Sources close to the talks say the White House is still not likely to make major concessions to Democrats who want more emphasis on diplomatic efforts to disarm Iraq and U.N. support for possible action against Iraqi President Saddam Hussein.
But with the talks proceeding on Monday, Senate Majority Leader Tom Daschle, D-S.D., dropped plans to open debate on the resolution Tuesday, postponing it at least until after a Wednesday morning meeting the White House called with congressional leaders.
At issue is whether the Bush administration will accept further concessions to expand support for the resolution among Democrats who think the president has requested powers too broad and unchecked by Congress.
“I’m not sure how far each side is going to move, but the goal still remains to get the broadest bipartisan support possible,” said Kori Bernards, a spokeswoman for House Minority Leader Richard Gephardt, D-Mo.
The push to alter the war authorization was given a bipartisan boost in recent days as Sen. Richard Lugar of Indiana, a respected Republican leader on foreign policy, joined Senate Foreign Relations Chairman Joseph Biden, D-Del., in pushing an alternative resolution that would be more limited than the Bush proposal.
Sean McCormack, spokesman for the National Security Council, said the proposal was “too narrowly focused,” because it dealt only with enforcing U.N. Security Council language dealing with weapons of mass destruction, rather than upholding authority to act against Hussein in response to Iraqi support for terrorism and threats against its neighbors.

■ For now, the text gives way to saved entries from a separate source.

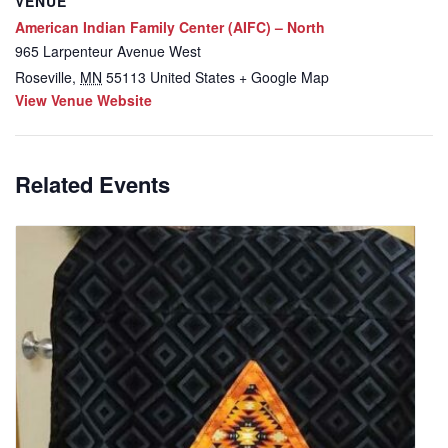
VENUE
American Indian Family Center (AIFC) – North
965 Larpenteur Avenue West
Roseville
,
MN
55113
United States
+ Google Map
View Venue Website
Related Events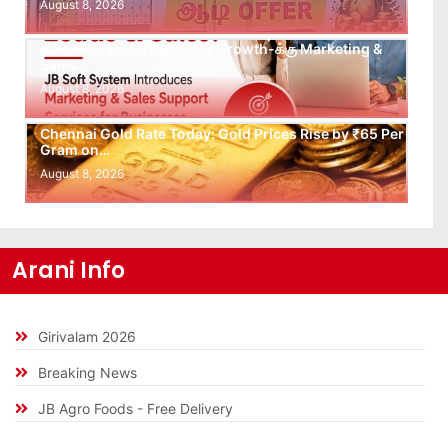
August 8, 2026
Leads கிடைக்கவில்லையா? Follow-up செய்ய Team
இல்லையா? உங்கள் Business Growth-க்கு Marketing &
Sales…
August 8, 2026
Chennai Gold Rate Today: Gold Prices Rise by ₹65 Per
Gram on…
August 8, 2026
Arani Info
Girivalam 2026
Breaking News
JB Agro Foods - Free Delivery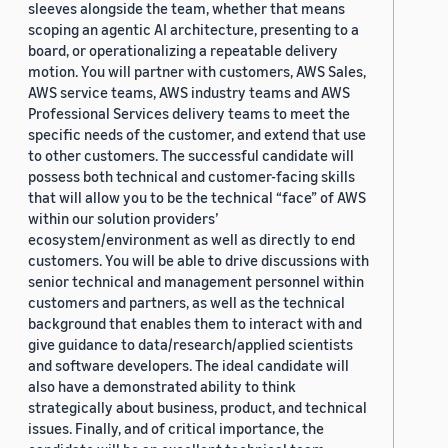
sleeves alongside the team, whether that means
scoping an agentic AI architecture, presenting to a
board, or operationalizing a repeatable delivery
motion. You will partner with customers, AWS Sales,
AWS service teams, AWS industry teams and AWS
Professional Services delivery teams to meet the
specific needs of the customer, and extend that use
to other customers. The successful candidate will
possess both technical and customer-facing skills
that will allow you to be the technical “face” of AWS
within our solution providers’
ecosystem/environment as well as directly to end
customers. You will be able to drive discussions with
senior technical and management personnel within
customers and partners, as well as the technical
background that enables them to interact with and
give guidance to data/research/applied scientists
and software developers. The ideal candidate will
also have a demonstrated ability to think
strategically about business, product, and technical
issues. Finally, and of critical importance, the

The resolution submitted by Bush two weeks ago requested open-ended powers to challenge Iraq and promote “peace and security in the region.” That measure is sure to be amended -- if only to incorporate changes the administration agreed to last week in response to complaints from members of both parties that the measure was too broadly worded and should include some consultation with Congress.

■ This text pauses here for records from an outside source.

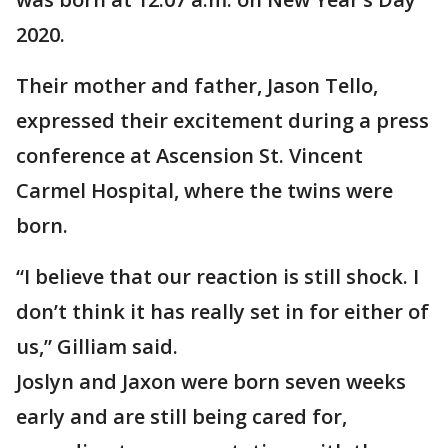
2020.
Their mother and father, Jason Tello,
expressed their excitement during a press
conference at Ascension St. Vincent
Carmel Hospital, where the twins were
born.
“I believe that our reaction is still shock. I
don’t think it has really set in for either of
us,” Gilliam said.
Joslyn and Jaxon were born seven weeks
early and are still being cared for,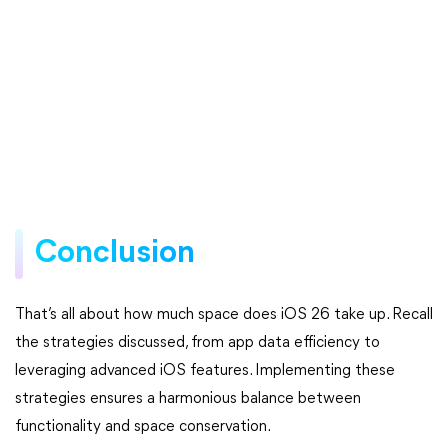
Conclusion
That’s all about how much space does iOS 26 take up. Recall
the strategies discussed, from app data efficiency to
leveraging advanced iOS features. Implementing these
strategies ensures a harmonious balance between
functionality and space conservation.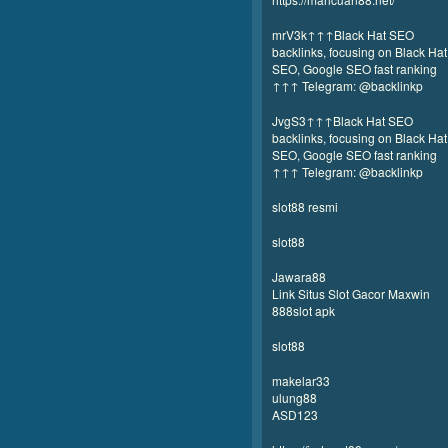
mrV3k↑↑↑Black Hat SEO
backlinks, focusing on Black Hat
SEO, Google SEO fast ranking
↑↑↑ Telegram: @backlinkp
JvgS3↑↑↑Black Hat SEO
backlinks, focusing on Black Hat
SEO, Google SEO fast ranking
↑↑↑ Telegram: @backlinkp
slot88 resmi
slot88
Jawara88
Link Situs Slot Gacor Maxwin
888slot apk
slot88
makelar33
ulung88
ASD123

But even those changes were not enough for many Senate Democrats. And partisan cross-fire over Iraq continued Monday as Republican leaders criticized the three House Democrats who traveled to Baghdad over the weekend.
Rep. Tom Davis of Virginia, chairman of the National Republican Congressional Committee, attacked Rep. Jim McDermott, D-Wash., for suggesting while in Baghdad that Bush would “mislead the American people.”